EXERCISE AIM
Write back every entry exactly as it reads, with the pictures left behind.

Saved data entries
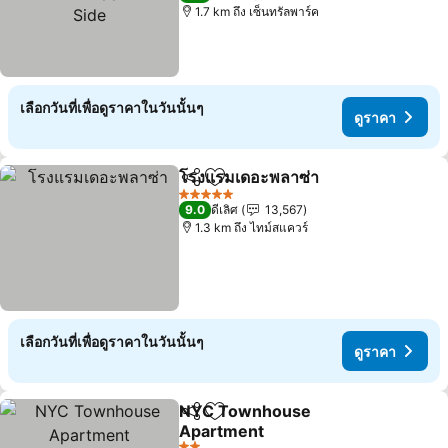
Side
1.7 km ถึง เซ็นทรัลพาร์ค
เลือกวันที่เพื่อดูราคาในวันนั้นๆ
ดูราคา
โรงแรมเดอะพลาซ่า
แชร์
เพิ่มในรายการโปรด
5 ดาว
9.0
ดีเลิศ
13,567
1.3 km ถึง ไทม์สแควร์
เลือกวันที่เพื่อดูราคาในวันนั้นๆ
ดูราคา
NYC Townhouse
แชร์
เพิ่มในรายการโปรด
Apartment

SOLUTION FOR THIS TASK
Side
1.7 km ถึง เซ็นทรัลพาร์ค
เลือกวันที่เพื่อดูราคาในวันนั้นๆ
ดูราคา
โรงแรมเดอะพลาซ่า
แชร์
เพิ่มในรายการโปรด
5 ดาว
9.0
ดีเลิศ
13,567
1.3 km ถึง ไทม์สแควร์
เลือกวันที่เพื่อดูราคาในวันนั้นๆ
ดูราคา
NYC Townhouse
แชร์
เพิ่มในรายการโปรด
Apartment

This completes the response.